*TASK DIRECTIONS*
From the first line of the data down to and including the line with "때 알았더라면 좋았을", copy everything exactly, leaving out pictures.

*GIVEN DATA*
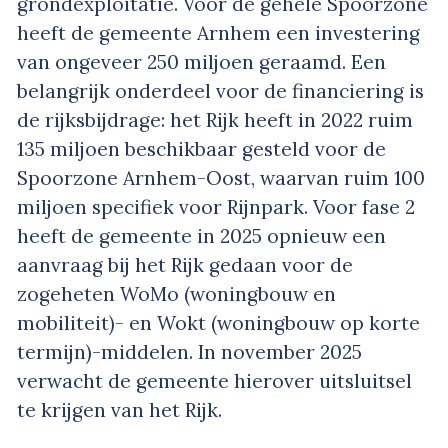
grondexploitatie. Voor de gehele Spoorzone
heeft de gemeente Arnhem een investering
van ongeveer 250 miljoen geraamd. Een
belangrijk onderdeel voor de financiering is
de rijksbijdrage: het Rijk heeft in 2022 ruim
135 miljoen beschikbaar gesteld voor de
Spoorzone Arnhem-Oost, waarvan ruim 100
miljoen specifiek voor Rijnpark. Voor fase 2
heeft de gemeente in 2025 opnieuw een
aanvraag bij het Rijk gedaan voor de
zogeheten WoMo (woningbouw en
mobiliteit)- en Wokt (woningbouw op korte
termijn)-middelen. In november 2025
verwacht de gemeente hierover uitsluitsel
te krijgen van het Rijk.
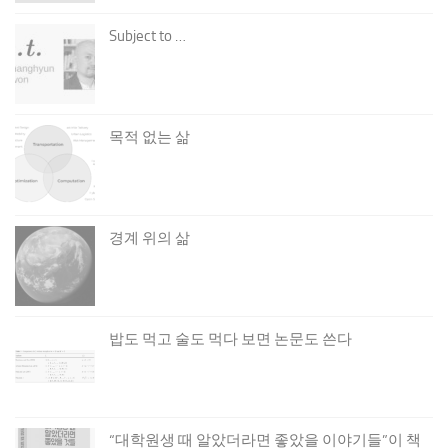
Subject to …
목적 없는 삶
경계 위의 삶
밥도 먹고 술도 먹다 보면 논문도 쓴다
“대학원생 때 알았더라면 좋았을 이야기들”이 책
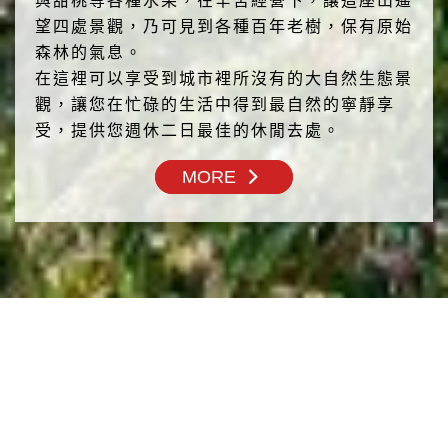
與甜桃等各種水果，在辛苦經營下，讓這座山遙
望四處景觀，乃可見到各種百年老樹，保有原始
森林的氣息。
在這裡可以享受到城市裡所沒有的大自然生態景
觀，讓您在忙碌的生活中得到最自然的寧靜享
受，提供您週休二日最佳的休閒去處。
MORE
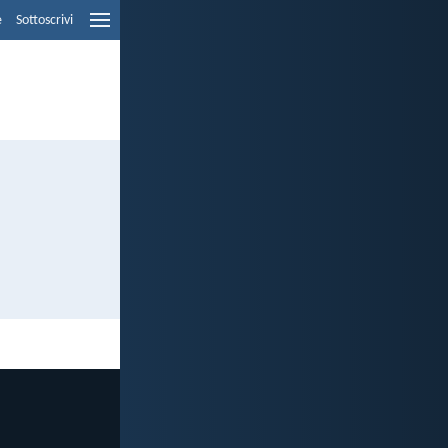
e
Sottoscrivi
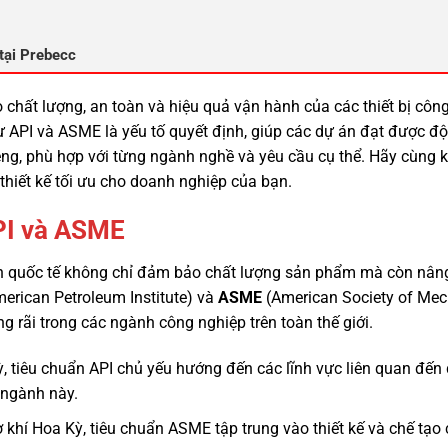
 tại Prebecc
 chất lượng, an toàn và hiệu quả vận hành của các thiết bị côn
hư API và ASME là yếu tố quyết định, giúp các dự án đạt được độ
iêng, phù hợp với từng ngành nghề và yêu cầu cụ thể. Hãy cùng
 thiết kế tối ưu cho doanh nghiệp của bạn.
API và ASME
chuẩn quốc tế không chỉ đảm bảo chất lượng sản phẩm mà còn nân
erican Petroleum Institute) và
ASME
(American Society of Mec
g rãi trong các ngành công nghiệp trên toàn thế giới.
ỳ, tiêu chuẩn API chủ yếu hướng đến các lĩnh vực liên quan đến 
 ngành này.
ơ khí Hoa Kỳ, tiêu chuẩn ASME tập trung vào thiết kế và chế tạo c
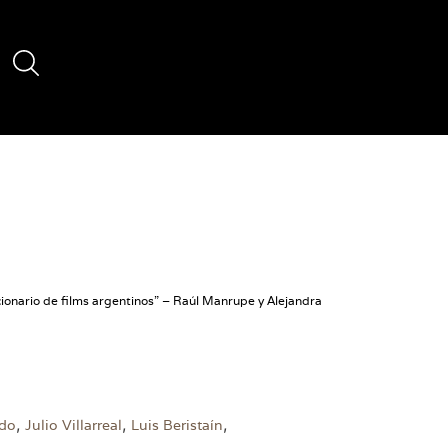
cionario de films argentinos” – Raúl Manrupe y Alejandra
,
,
,
ndo
Julio Villarreal
Luis Beristaín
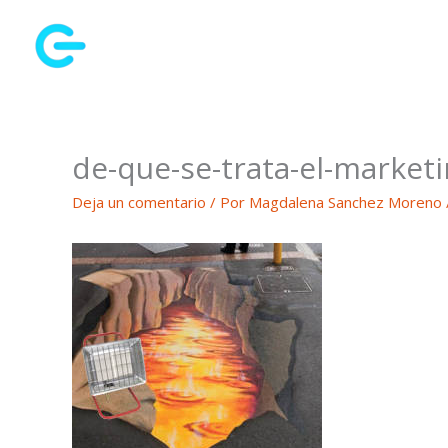
Ir
al
contenido
de-que-se-trata-el-marketi
Deja un comentario
/ Por
Magdalena Sanchez Moreno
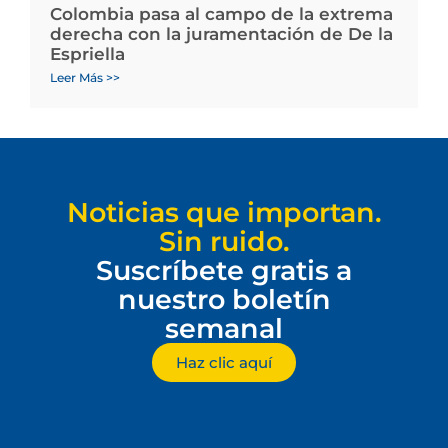
Colombia pasa al campo de la extrema
derecha con la juramentación de De la
Espriella
Leer Más >>
Noticias que importan.
Sin ruido.
Suscríbete gratis a
nuestro boletín
semanal
Haz clic aquí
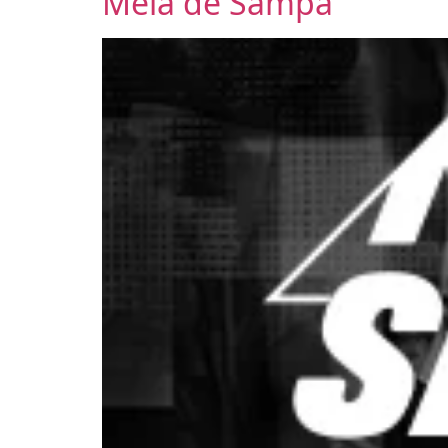
Meia de Sampa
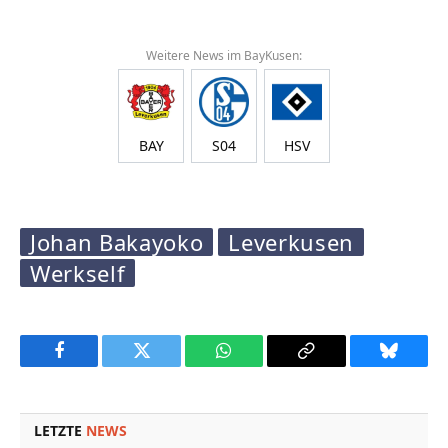
Weitere News im BayKusen:
BAY
S04
HSV
Johan Bakayoko
Leverkusen
Werkself
Facebook
Twitter
WhatsApp
Copy
Bluesky
Link
LETZTE
NEWS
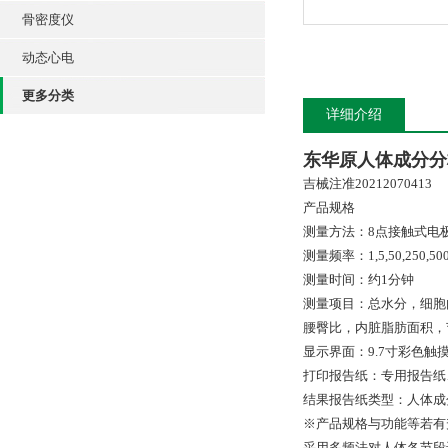
骨密度仪
动态心电
更多分类
详细介绍
东华原人体成分分
吉械注准20212070413
产品规格
测量方法：8点接触式电
测量频率：1,5,50,250,50
测量时间：约1分钟
测量项目：总水分，细胞
腰臀比，内脏脂肪面积，
显示界面：9.7寸彩色触摸
打印报告纸：专用报告纸
结果报告纸类型：人体成
※产品规格与功能等若有
采用多频法对人体各节段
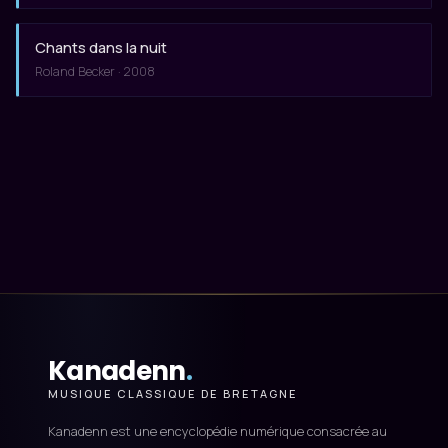
Chants dans la nuit
Roland Becker · 2008
Kanadenn
.
MUSIQUE CLASSIQUE DE BRETAGNE
Kanadenn est une encyclopédie numérique consacrée au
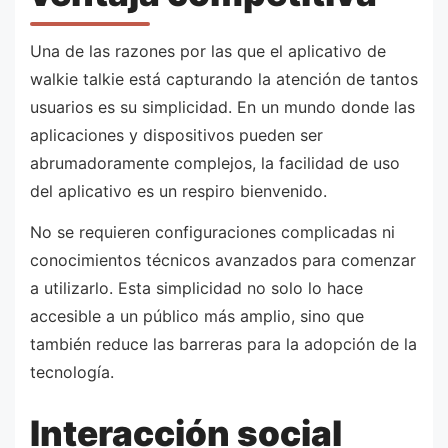
Una de las razones por las que el aplicativo de
walkie talkie está capturando la atención de tantos
usuarios es su simplicidad. En un mundo donde las
aplicaciones y dispositivos pueden ser
abrumadoramente complejos, la facilidad de uso
del aplicativo es un respiro bienvenido.
No se requieren configuraciones complicadas ni
conocimientos técnicos avanzados para comenzar
a utilizarlo. Esta simplicidad no solo lo hace
accesible a un público más amplio, sino que
también reduce las barreras para la adopción de la
tecnología.
Interacción social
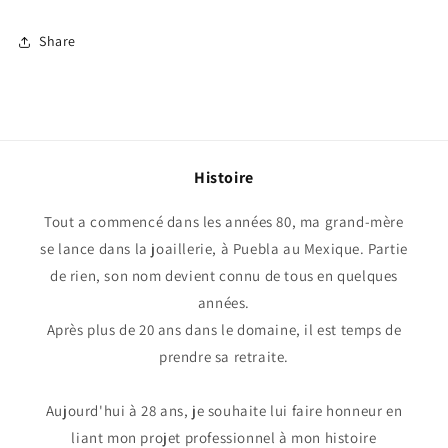
Share
Histoire
Tout a commencé dans les années 80, ma grand-mère
se lance dans la joaillerie, à Puebla au Mexique. Partie
de rien, son nom devient connu de tous en quelques
années.
Après plus de 20 ans dans le domaine, il est temps de
prendre sa retraite.
Aujourd'hui à 28 ans, je souhaite lui faire honneur en
liant mon projet professionnel à mon histoire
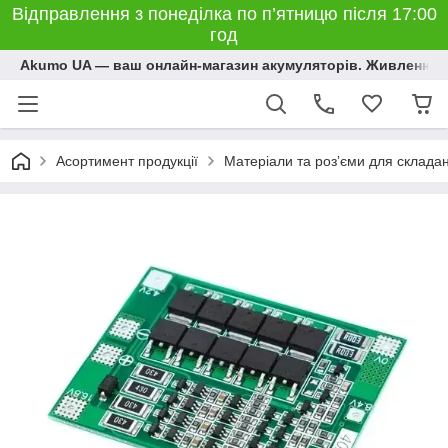
Відправлення з понеділка по п’ятницю після 17:00
год
Akumo UA — ваш онлайн-магазин акумуляторів. Живлення, 
Асортимент продукції
Матеріали та розʼєми для склада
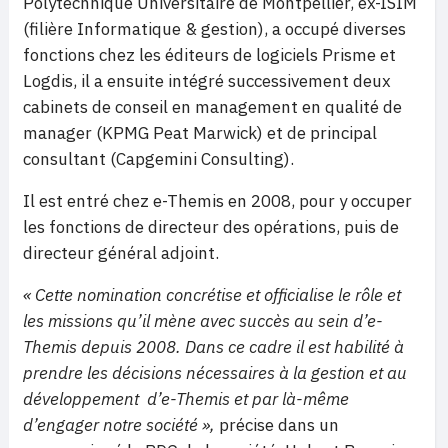
Polytechnique Universitaire de Montpellier, ex-ISIM
(filière Informatique & gestion), a occupé diverses
fonctions chez les éditeurs de logiciels Prisme et
Logdis, il a ensuite intégré successivement deux
cabinets de conseil en management en qualité de
manager (KPMG Peat Marwick) et de principal
consultant (Capgemini Consulting).
Il est entré chez e-Themis en 2008, pour y occuper
les fonctions de directeur des opérations, puis de
directeur général adjoint.
« Cette nomination concrétise et officialise le rôle et
les missions qu’il mène avec succès au sein d’e-
Themis depuis 2008. Dans ce cadre il est habilité à
prendre les décisions nécessaires à la gestion et au
développement d’e-Themis et par là-même
d’engager notre société »,
précise dans un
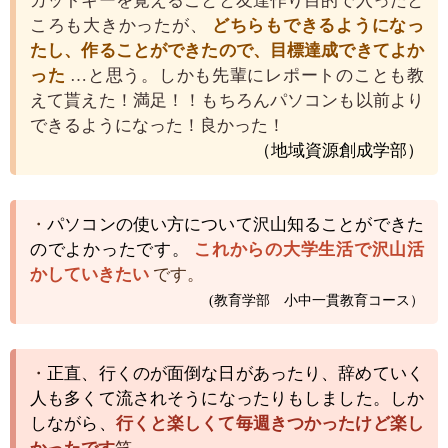
カットキーを覚えることと友達作り目的で入ったと
ころも大きかったが、
どちらもできるようになっ
たし、作ることができたので、目標達成できてよか
った
…と思う。しかも先輩にレポートのことも教
えて貰えた！満足！！もちろんパソコンも以前より
できるようになった！良かった！
（地域資源創成学部）
・
パソコンの使い方について沢山知ることができた
のでよかったです。
これからの大学生活で沢山活
かしていきたい
です。
(
教育学部 小中一貫教育コース）
・
正直、行くのが面倒な日があったり、辞めていく
人も多くて流されそうになったりもしました。しか
しながら、
行くと楽しくて毎週きつかったけど楽し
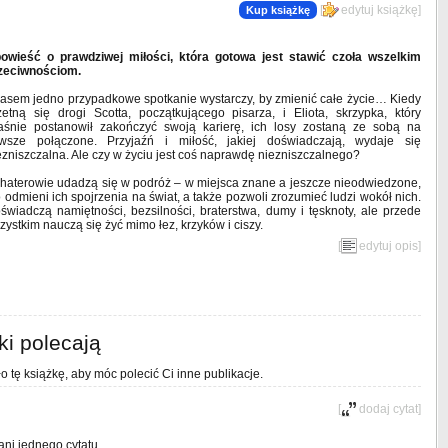
[
edytuj książkę
]
Kup książkę
owieść o prawdziwej miłości, która gotowa jest stawić czoła wszelkim
zeciwnościom.
asem jedno przypadkowe spotkanie wystarczy, by zmienić całe życie… Kiedy
zetną się drogi Scotta, początkującego pisarza, i Eliota, skrzypka, który
aśnie postanowił zakończyć swoją karierę, ich losy zostaną ze sobą na
wsze połączone. Przyjaźń i miłość, jakiej doświadczają, wydaje się
ezniszczalna. Ale czy w życiu jest coś naprawdę niezniszczalnego?
haterowie udadzą się w podróż – w miejsca znane a jeszcze nieodwiedzone,
to odmieni ich spojrzenia na świat, a także pozwoli zrozumieć ludzi wokół nich.
świadczą namiętności, bezsilności, braterstwa, dumy i tęsknoty, ale przede
zystkim nauczą się żyć mimo łez, krzyków i ciszy.
[
edytuj opis
]
ki polecają
o tę książkę, aby móc polecić Ci inne publikacje.
[
dodaj cytat
]
ani jednego cytatu.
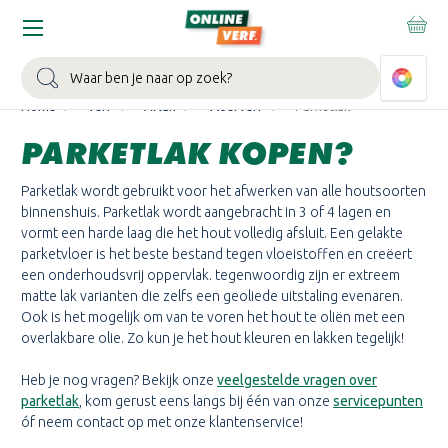
WIN EEN BALLONVAART:
Bij besteding vanaf €100,- aan Sikkens
muurverf en/of lak.
Bekijk actie >
Zoeken
Home
Verf
Aflak
Vloerverf
Parketlak
PARKETLAK KOPEN?
Parketlak wordt gebruikt voor het afwerken van alle houtsoorten
binnenshuis. Parketlak wordt aangebracht in 3 of 4 lagen en
vormt een harde laag die het hout volledig afsluit. Een gelakte
parketvloer is het beste bestand tegen vloeistoffen en creëert
een onderhoudsvrij oppervlak. tegenwoordig zijn er extreem
matte lak varianten die zelfs een geoliede uitstaling evenaren.
Ook is het mogelijk om van te voren het hout te oliën met een
overlakbare olie. Zo kun je het hout kleuren en lakken tegelijk!
Heb je nog vragen? Bekijk onze
veelgestelde vragen over
parketlak
, kom gerust eens langs bij één van onze
servicepunten
óf neem contact op met onze klantenservice!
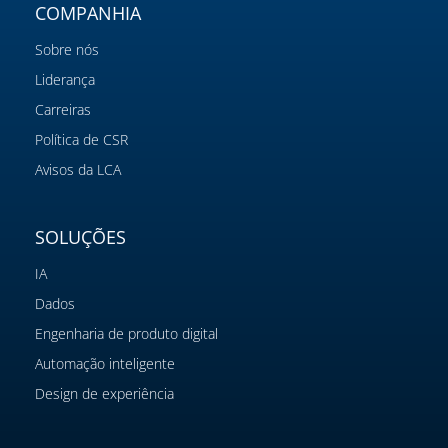
COMPANHIA
Sobre nós
Liderança
Carreiras
Política de CSR
Avisos da LCA
SOLUÇÕES
IA
Dados
Engenharia de produto digital
Automação inteligente
Design de experiência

*EXERCISE SOLUTION*
grondexploitatie. Voor de gehele Spoorzone
heeft de gemeente Arnhem een investering
van ongeveer 250 miljoen geraamd. Een
belangrijk onderdeel voor de financiering is
de rijksbijdrage: het Rijk heeft in 2022 ruim
135 miljoen beschikbaar gesteld voor de
Spoorzone Arnhem-Oost, waarvan ruim 100
miljoen specifiek voor Rijnpark. Voor fase 2
heeft de gemeente in 2025 opnieuw een
aanvraag bij het Rijk gedaan voor de
zogeheten WoMo (woningbouw en
mobiliteit)- en Wokt (woningbouw op korte
termijn)-middelen. In november 2025
verwacht de gemeente hierover uitsluitsel
te krijgen van het Rijk.
Subject to …
목적 없는 삶
경계 위의 삶
밥도 먹고 술도 먹다 보면 논문도 쓴다
“대학원생 때 알았더라면 좋았을 이야기들”이 책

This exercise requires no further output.